The incident nearly ended Patton's career; he was ordered by Gen. Dwight D. Eisenhower to apologize for this and a second, similar episode. It seemed to help Francis Ford Coppola's career though.


On August 3, 1958, the U.S. nuclear submarine Nautilus accomplished the first undersea voyage to the geographic North Pole.



The world's first nuclear submarine, the Nautilus dove at Point Barrow, Alaska, and traveled nearly 1,000 miles under the Arctic ice cap to reach the top of the world.


August 3, 1963 -
Almost a year after the world barely averted World War III during the Cuban Missile Crisis, the Hotline between the Pentagon and the Kremlin went live, on this date.
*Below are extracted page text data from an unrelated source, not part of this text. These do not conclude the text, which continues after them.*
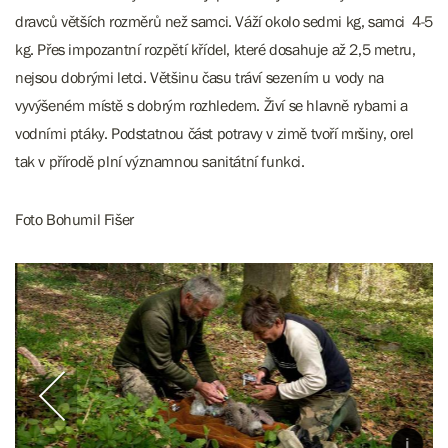
dravců větších rozměrů než samci. Váží okolo sedmi kg, samci 4-5
kg. Přes impozantní rozpětí křídel, které dosahuje až 2,5 metru,
nejsou dobrými letci. Většinu času tráví sezením u vody na
vyvýšeném místě s dobrým rozhledem. Živí se hlavně rybami a
vodními ptáky. Podstatnou část potravy v zimě tvoří mršiny, orel
tak v přírodě plní významnou sanitátní funkci.
Foto Bohumil Fišer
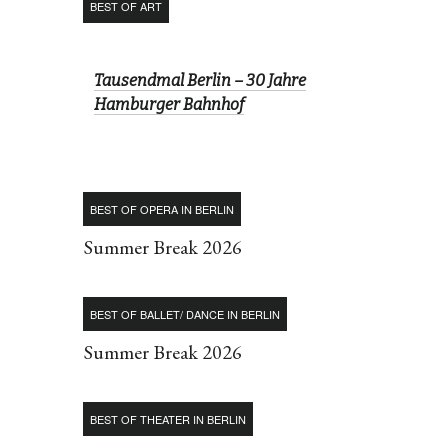
BEST OF ART
Tausendmal Berlin – 30 Jahre
Hamburger Bahnhof
BEST OF OPERA IN BERLIN
Summer Break 2026
BEST OF BALLET/ DANCE IN BERLIN
Summer Break 2026
BEST OF THEATER IN BERLIN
The system consists of two teletype machines, with a full-time communications link routed through London, Copenhagen, Stockholm, and Helsinki.


August 3, 1966 -
Comedian and social critic Lenny Bruce died of a morphine overdose in his Hollywood Hills home on this date, two years after his original obituary was published in The Realist.



At the time of his death, Bruce was being maliciously harassed by police and districts attorney in various states for his groundbreaking standup performances, causing great difficulty in finding venues at which to perform. After his death, he became a cult hero, many other comics, like George Carlin and Richard Pryor, considering him a martyr to the cause of free speech.


Before you go - I saw this interesting clip, from a few years ago about a behind-the-scenes look at the Marine Mammal Laboratory, a Los Angeles warehouse of oversize animal specimens from the collection of the Natural History Museum of Los Angeles County. (It reminding me a little bit like a less fancier version of  Museum of Comparative Anatomy in Paris.)



Forget about the smell, The Whale Warehouse should be open to public (brave enough to visit.)



And so it goes.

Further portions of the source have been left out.